Known for his no-nonsense approach to spaceflight, Borman was razor-focused on mission objectives. For Apollo 8, those were to fly to the Moon, take pictures of future Apollo landing sites, and return to Earth safely, and importantly, do it before the Russians. He didn’t want to take a video camera on Apollo 8, worried that it would distract from more important tasks, but was overruled by NASA management. “I was dumb in that,” Borman later admitted.

The live television broadcast from Apollo 8 on Christmas Eve became one of the most memorable moments in the history of America’s space program. Borman, Lovell, and Anders read from the Book of Genesis, closing the broadcast with holiday wishes for an audience of a billion people watching on television: “From the crew of Apollo 8, we close with good night, good luck, a merry Christmas, and God bless all of you, all of you on the good Earth.”

After returning from the Moon, Borman recalled the only guidance he received from Julian Scheer, a NASA public relations official, regarding what to say to people back on Earth: “Do something appropriate.”

The rest was left up to Borman. He credited the wife of a friend for the advice to read from the Book of Genesis. “I thought it was wonderful,” Borman said.

Borman’s commentary on the Moon’s appearance from an altitude of 60 nautical miles reads like a brutal description of a barren wasteland: “I know my own impression is that it’s a vast, lonely forbidding type existence, great expanse of nothing, that looks rather like clouds and clouds of pumice stone, and it certainly would not appear to be a very inviting place to live or work.”

Apollo 8 was Borman’s second flight into space, following a two-week flight in low-Earth orbit in 1965 on the Gemini 7 mission, the longest-duration spaceflight until that time.

NASA managers appointed Borman to the board investigating the Apollo 1 fire in 1967, which killed Gus Grissom, Ed White, and Roger Chaffee during a ground test at Cape Canaveral, Florida.

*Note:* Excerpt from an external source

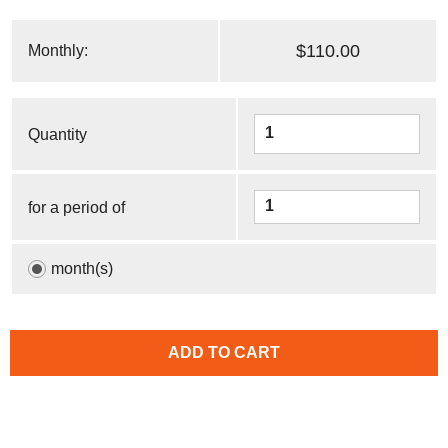
$110.00
Monthly:
Quantity
for a period of
month(s)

Borman played a critical role in the aftermath of the tragedy, serving as the only voice for the Astronaut Office on the board of inquiry and vehemently defending the Apollo program to Congress.

These were dark times for NASA, with real risk that the agency would miss its directive from President Kennedy to land an astronaut on the Moon by the end of the 1960s. “The more we probed for answers, the more depressed the people in the investigation got,” Borman later wrote. But the Moon program survived, and Borman oversaw the implementation of changes to the Apollo spacecraft at North American Aviation in Downey, California, to eliminate the problems that led to the fire.